There are many fine sets of the complete Chopin Nocturnes that I admire & treasure. Ivan Moravec's 1966 Connoisseur Society recording (which was initially recorded in AAD and later reissued by Nonesuch in AAD & then Ultima and Supraphon in ADD) certainly figures near the top, but he has a lot of company--particularly from Arrau, François, Novães, Jonas (not a complete set), Askenase, Reissenberg, and Czerny-Stefanska--who are all likewise exceptional in this music, but also Pires, Ashkenazy, Vasary, and other more recent pianists:

Arrau: 



François: 



Novães: 








Jonas: 



Askenase: 



Reisenberg:



Czerny-Stefanska: 



Pires: 




However, in Chopin's 24 Preludes, I've long felt that Moravec's 1976 recording for Supraphon gets underrated. If pressed to pick only one recording of these works for my desert island, I'd be inclined to choose that recording. Moravec's earlier 1965 recording of the 24 Preludes for the Connoisseur Society label is also very fine, but his playing can at times become on the slow side--at least for me, & I slightly prefer the 2nd recording (how do others feel?):

24 Preludes (1965, Connnoiseur Society): 



24 Preludes (1976, Supraphon): 



https://www.amazon.com/Chopin-24-Preludes-Ballade-No4/dp/B000003521

(There's also a "Live in Prague" Moravec recording of the Preludes nos. 17-24 that is excellent, too: 



.)

I could say much the same thing about Moravec's playing of Chopin's 4 Ballades--which is another remarkable, stand out Chopin recording: 




Apart from his Chopin playing, I'd say that Moravec was at his best in the music of his native Czech homeland--particularly Janacek (and Suk & Korte), and in the French repertory--Debussy, Ravel, & Franck; as well as in the romantic era music of Schumann & Brahms--such as his Schumann Kinderszenen (which Moravec recorded twice for Supraphon & Nonesuch, the latter being a 1980s digital recording) and Piano Concerto, and his Brahms Intermezzi, Op. 117 & 2 Piano Concertos. He was also a great Mozart and Haydn pianist. I only wish that he had recorded more Haydn. As others have pointed out, Moravec's Beethoven is excellent too.
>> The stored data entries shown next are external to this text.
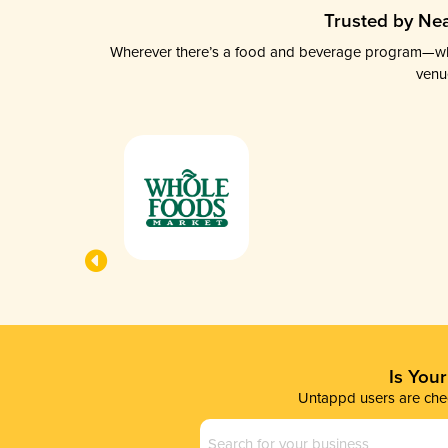
Trusted by Nea
Wherever there’s a food and beverage program—whethe
venu
Is You
Untappd users are chec
Business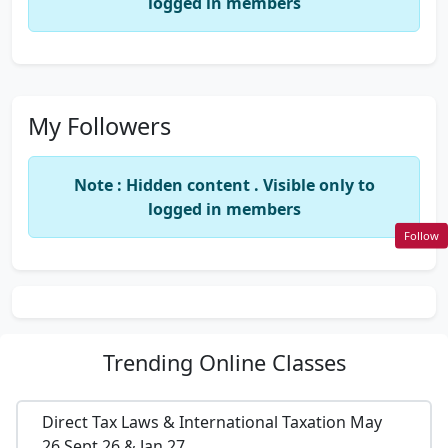
logged in members
My Followers
Note : Hidden content . Visible only to
logged in members
Follow
Trending
Online Classes
Direct Tax Laws & International Taxation May
26,Sept 26 & Jan 27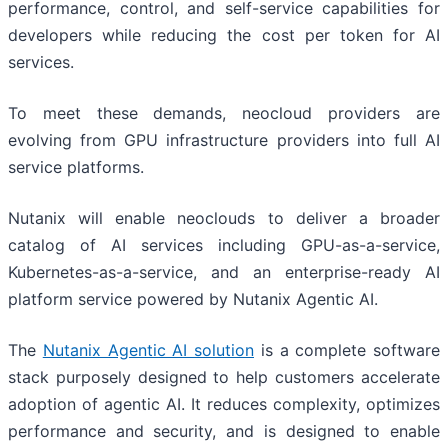
performance, control, and self-service capabilities for
developers while reducing the cost per token for AI
services.
To meet these demands, neocloud providers are
evolving from GPU infrastructure providers into full AI
service platforms.
Nutanix will enable neoclouds to deliver a broader
catalog of AI services including GPU-as-a-service,
Kubernetes-as-a-service, and an enterprise-ready AI
platform service powered by Nutanix Agentic AI.
The
Nutanix Agentic AI solution
is a complete software
stack purposely designed to help customers accelerate
adoption of agentic AI. It reduces complexity, optimizes
performance and security, and is designed to enable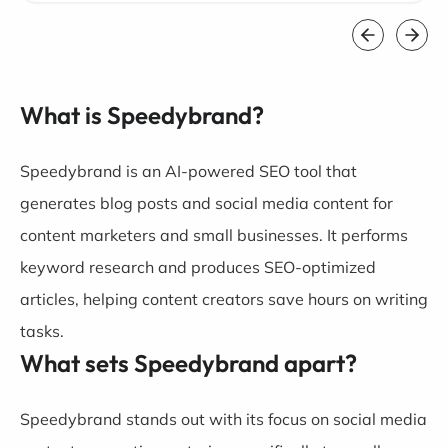
What is Speedybrand?
Speedybrand is an AI-powered SEO tool that
generates blog posts and social media content for
content marketers and small businesses. It performs
keyword research and produces SEO-optimized
articles, helping content creators save hours on writing
tasks.
What sets Speedybrand apart?
Speedybrand stands out with its focus on social media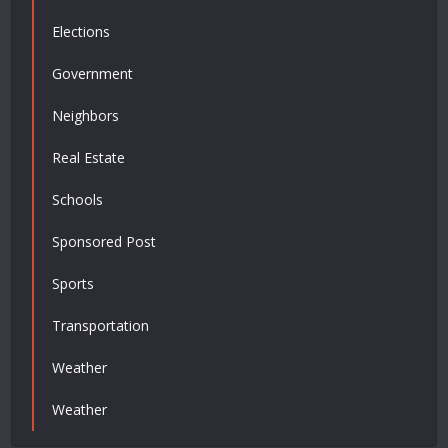
Elections
Government
Neighbors
Real Estate
Schools
Sponsored Post
Sports
Transportation
Weather
Weather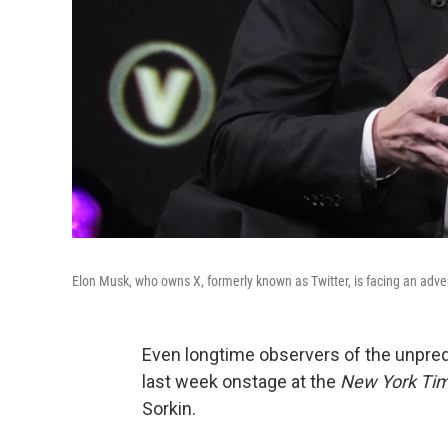
Elon Musk, who owns X, formerly known as Twitter, is facing an adver
Even longtime observers of the unpre
last week onstage at the
New York Ti
Sorkin.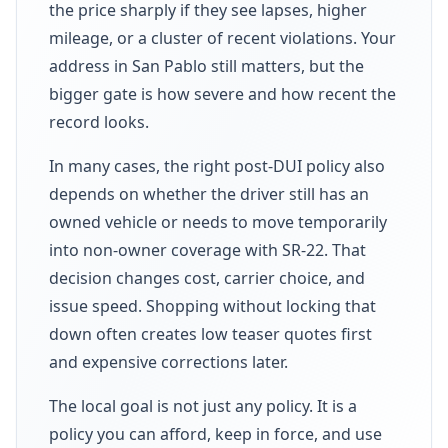
the price sharply if they see lapses, higher
mileage, or a cluster of recent violations. Your
address in San Pablo still matters, but the
bigger gate is how severe and how recent the
record looks.
In many cases, the right post-DUI policy also
depends on whether the driver still has an
owned vehicle or needs to move temporarily
into non-owner coverage with SR-22. That
decision changes cost, carrier choice, and
issue speed. Shopping without locking that
down often creates low teaser quotes first
and expensive corrections later.
The local goal is not just any policy. It is a
policy you can afford, keep in force, and use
I've probably most liked his Piano Sonata no. 15, op. 28 "Pastorale" among his Beethoven recordings, but they're all very good:

Franck, Ravel, & Debussy: 




Debussy Images, Books 1 & 2:









Janacek, "Into the Mists": 



Janacek, Sonata I. X. 1905: 



Janacek, "On an Overgrown Path" (selections): 




Schumann, Kinderszenen (the 1982 Nonesuch recording): 



Schumann, Piano Concerto: 



Brahms, Intermezzo, Op. 117, no. 3: 




Mozart Piano Concertos: 









Haydn, Piano Sonata in D Major, Presto ma non troppo: 




Beethoven Piano Sonata no. 15, Op. 29 "Pastorale": 




A more recent discovery for me has been a recording of Moravec playing the piano concertos of Grieg, Ravel, & Prokofiev, & I think it's an exceptional CD (especially the Ravel): 




Lastly, I'd strongly recommend the 2 CD Moravec set from the Philips Great Pianists Series, which includes a very well chosen selection of recordings that I've mentioned above--drawn from his Chopin, Debussy, Franck, & Ravel): https://www.amazon.com/Ivan-Moravec-Great-Pianists-Century/dp/B00000I0LI

I saw Moravec twice in concert. The first time was a solo recital that he gave on November 27, 2001 in New York City, following the terrorist attacks on 911. The city was still in the aftermath of the atrocities, and I was impressed by the sensitivity & empathy that Moravec showed, when he decided at the last minute that the program he had intended to play that night wasn't appropriate for the audience. So he changed it & played an entirely different program, beginning with Janacek's Sonata 1. X. 1905, followed by Debussy & Chopin. I felt that that showed a lot about who Moravec was as a human being. The concert is on You Tube: 



.


----------



## Oldhoosierdude (May 29, 2016)

Mandryka said:


> Maria Tipo
> John Khouri
> Alexis Weissenberg
> Luc Devos
> ...


Huh, I have heard none of these.


----------



## fluteman (Dec 7, 2015)

Captainnumber36 said:


> These recordings floor me every time. They are just so sensual and beautiful. Take a listen for yourself.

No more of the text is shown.